Habitat, Tryphena Bay in 5-6 fathoms, Great Barrier Island: (Dredged A. W. B. P., 1924). This shell is related to simplex (Powell, 1927), which was erroneously ascribed to Lironoba by prejudice of the spiral keel. Both these shells are better placed in Notosetia on account of the simple apertures, not variced or internally duplicated. The species simplex differs from unicarinata in being more elongated and in the absence of an umbilical cavity. Genus Rissopsis Garrett, 1873. Type: R. typica Garrett. Rissopsis expansa n. sp. (Figs. 20 and 21). Shell minute, thin, semitransparent. Spire tall, almost twice height of aperture. Apex bluntly rounded.
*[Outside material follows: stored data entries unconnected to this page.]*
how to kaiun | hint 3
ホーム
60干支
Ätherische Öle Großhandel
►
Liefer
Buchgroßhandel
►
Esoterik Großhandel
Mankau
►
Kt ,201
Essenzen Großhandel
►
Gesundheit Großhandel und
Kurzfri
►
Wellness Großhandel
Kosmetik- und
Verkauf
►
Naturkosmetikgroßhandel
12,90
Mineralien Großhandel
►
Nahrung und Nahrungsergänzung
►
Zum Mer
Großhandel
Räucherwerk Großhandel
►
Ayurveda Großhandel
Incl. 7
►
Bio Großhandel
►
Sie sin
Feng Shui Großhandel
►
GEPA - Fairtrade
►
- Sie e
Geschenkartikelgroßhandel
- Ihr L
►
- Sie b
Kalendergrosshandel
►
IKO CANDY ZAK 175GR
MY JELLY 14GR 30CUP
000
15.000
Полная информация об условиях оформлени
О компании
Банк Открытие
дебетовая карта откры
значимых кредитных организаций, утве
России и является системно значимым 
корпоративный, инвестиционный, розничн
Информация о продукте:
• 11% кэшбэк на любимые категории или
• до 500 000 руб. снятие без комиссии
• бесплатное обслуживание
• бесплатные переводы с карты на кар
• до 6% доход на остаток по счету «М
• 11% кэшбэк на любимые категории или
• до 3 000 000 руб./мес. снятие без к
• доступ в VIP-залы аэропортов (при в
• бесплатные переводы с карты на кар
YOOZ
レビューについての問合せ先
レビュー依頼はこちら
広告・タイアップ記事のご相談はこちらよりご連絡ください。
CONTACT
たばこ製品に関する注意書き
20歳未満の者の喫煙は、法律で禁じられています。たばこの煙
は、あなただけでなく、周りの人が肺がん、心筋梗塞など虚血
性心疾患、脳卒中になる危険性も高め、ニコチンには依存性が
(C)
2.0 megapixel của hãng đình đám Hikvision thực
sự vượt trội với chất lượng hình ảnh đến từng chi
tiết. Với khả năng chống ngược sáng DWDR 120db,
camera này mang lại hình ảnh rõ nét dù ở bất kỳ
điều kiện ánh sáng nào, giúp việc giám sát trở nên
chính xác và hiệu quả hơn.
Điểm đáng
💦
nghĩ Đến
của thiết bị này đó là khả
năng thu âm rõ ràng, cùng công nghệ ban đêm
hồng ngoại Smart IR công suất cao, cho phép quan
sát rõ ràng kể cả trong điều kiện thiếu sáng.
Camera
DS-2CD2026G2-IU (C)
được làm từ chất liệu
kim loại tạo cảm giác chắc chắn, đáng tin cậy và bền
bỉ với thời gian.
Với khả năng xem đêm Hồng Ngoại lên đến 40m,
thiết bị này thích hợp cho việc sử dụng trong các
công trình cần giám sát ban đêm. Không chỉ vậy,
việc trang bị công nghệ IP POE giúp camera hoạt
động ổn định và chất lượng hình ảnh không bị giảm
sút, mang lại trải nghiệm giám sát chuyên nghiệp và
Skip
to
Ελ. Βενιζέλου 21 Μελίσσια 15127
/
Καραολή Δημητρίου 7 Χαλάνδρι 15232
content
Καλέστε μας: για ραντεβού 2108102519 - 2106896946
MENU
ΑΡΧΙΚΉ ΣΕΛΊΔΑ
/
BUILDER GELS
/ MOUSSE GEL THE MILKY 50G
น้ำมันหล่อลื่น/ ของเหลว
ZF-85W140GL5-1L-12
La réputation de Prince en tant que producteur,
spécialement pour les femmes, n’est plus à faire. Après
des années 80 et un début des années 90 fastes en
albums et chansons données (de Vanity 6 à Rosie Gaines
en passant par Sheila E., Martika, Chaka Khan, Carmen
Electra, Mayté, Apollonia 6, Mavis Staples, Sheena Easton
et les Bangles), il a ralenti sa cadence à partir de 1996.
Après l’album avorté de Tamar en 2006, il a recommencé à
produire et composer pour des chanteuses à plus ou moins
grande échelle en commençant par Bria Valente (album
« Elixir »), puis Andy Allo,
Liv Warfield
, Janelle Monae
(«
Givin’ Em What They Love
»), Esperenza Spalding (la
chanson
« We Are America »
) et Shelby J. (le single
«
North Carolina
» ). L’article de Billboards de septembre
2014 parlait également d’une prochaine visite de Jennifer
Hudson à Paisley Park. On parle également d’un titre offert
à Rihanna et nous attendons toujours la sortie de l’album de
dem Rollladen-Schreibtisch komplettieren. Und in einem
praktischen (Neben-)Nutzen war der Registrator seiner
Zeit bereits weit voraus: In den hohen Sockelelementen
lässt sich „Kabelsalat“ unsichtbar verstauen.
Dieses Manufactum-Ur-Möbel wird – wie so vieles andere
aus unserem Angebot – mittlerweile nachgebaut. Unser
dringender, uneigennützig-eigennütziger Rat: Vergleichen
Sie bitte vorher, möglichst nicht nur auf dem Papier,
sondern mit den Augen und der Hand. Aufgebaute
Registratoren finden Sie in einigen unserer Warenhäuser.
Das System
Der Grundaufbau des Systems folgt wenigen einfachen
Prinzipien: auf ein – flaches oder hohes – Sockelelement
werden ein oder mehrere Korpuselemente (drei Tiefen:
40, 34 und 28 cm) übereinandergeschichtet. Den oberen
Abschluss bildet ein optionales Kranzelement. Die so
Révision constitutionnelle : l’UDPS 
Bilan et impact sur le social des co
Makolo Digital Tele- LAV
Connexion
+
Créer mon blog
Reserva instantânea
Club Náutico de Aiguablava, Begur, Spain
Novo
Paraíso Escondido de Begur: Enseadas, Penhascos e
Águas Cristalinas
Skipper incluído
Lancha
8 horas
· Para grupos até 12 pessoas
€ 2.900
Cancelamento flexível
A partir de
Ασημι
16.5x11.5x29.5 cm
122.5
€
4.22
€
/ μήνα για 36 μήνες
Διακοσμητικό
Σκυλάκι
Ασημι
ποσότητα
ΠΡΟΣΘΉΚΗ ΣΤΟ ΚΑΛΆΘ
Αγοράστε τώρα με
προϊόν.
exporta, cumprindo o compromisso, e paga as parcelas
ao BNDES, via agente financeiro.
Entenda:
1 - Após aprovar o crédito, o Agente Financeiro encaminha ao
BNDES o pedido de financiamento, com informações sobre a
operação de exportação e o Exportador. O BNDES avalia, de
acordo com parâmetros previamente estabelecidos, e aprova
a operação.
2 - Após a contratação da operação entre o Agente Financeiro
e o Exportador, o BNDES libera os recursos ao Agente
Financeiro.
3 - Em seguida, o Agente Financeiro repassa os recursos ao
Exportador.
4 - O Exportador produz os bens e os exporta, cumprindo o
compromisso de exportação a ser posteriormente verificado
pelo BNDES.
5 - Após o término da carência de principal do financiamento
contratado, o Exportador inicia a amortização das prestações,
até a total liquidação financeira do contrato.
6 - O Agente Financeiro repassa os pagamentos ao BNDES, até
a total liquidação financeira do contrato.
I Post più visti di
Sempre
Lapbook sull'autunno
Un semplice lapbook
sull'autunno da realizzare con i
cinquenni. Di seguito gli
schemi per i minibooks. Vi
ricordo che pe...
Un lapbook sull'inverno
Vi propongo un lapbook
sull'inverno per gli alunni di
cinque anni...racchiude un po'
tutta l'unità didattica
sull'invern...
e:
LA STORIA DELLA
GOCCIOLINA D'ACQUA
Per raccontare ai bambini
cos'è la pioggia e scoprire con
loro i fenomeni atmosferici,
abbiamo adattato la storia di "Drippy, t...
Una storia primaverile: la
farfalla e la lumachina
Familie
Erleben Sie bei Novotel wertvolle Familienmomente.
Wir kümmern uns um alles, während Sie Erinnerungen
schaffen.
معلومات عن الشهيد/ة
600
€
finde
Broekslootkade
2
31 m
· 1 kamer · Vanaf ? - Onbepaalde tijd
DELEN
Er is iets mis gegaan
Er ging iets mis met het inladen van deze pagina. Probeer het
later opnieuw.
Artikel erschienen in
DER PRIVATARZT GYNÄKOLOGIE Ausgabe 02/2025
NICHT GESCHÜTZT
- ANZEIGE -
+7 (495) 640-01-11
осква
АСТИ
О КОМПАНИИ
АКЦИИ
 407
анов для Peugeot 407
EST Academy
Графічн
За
Whorls five, including visible portion of heterostrophe protoconch which is not marked off from post-nuclear whorls. The initial whorl of the protoconch is immersed by the volution of the succeeding whorl. Outlines of spire-whorls slightly convex. Body-whorl and base evenly rounded. Surface smooth and glossy. Aperture expanded, oblique, rhomoboidal, protractive below. Peristome discontinuous, slightly thickened but not variced. Outer lip convexly arcuate, protractive and projecting at a broad angle from the body-whorl, sub-angled above and broadly rounded below. Inner lip as a connecting callus across parietal whorl, resolving below into a slightly sinuous, rounded and thickened columella, free from the base and merged into the rounded basal lip. Suture impressed, strongly false-margined below by the effect of the coiling and semitransparency of the shell. Colour pale-buff. Height 1.45 mm.; diameter 0.7 mm. (holotype). Holotype in author's collection, paratypes in collection of Mr. W. La Roche. Habitat, Mangonui Heads in 6-10 fathoms. (Dredged by Mr. W. La Roche, 1922). The genotype of Rissopsis is from “Viti and Samoa Isles” and is described as being a delicately transparent shell of 10 mm. in length, having a thin sinuous and expanded peristome. Expansa is provisionally located in Rissopsis for want of a better location. Finlay (this volume, p. 58) has already introduced Rissopsis into the New Zealand fauna for the reception of two Tertiary species. Pyramidellidae. Genus Eulimella Jeffreys, 1847. Eulimella larochei n. sp. (Fig. 22). Shell small, tapering, many-whorled, thin and semitransparent. Whorls 9 including small smooth globose heterostrophe protoconch, with the initial whorl partly immersed by the next volution. The protoconch is not clearly marked off from the post-nuclear whorls.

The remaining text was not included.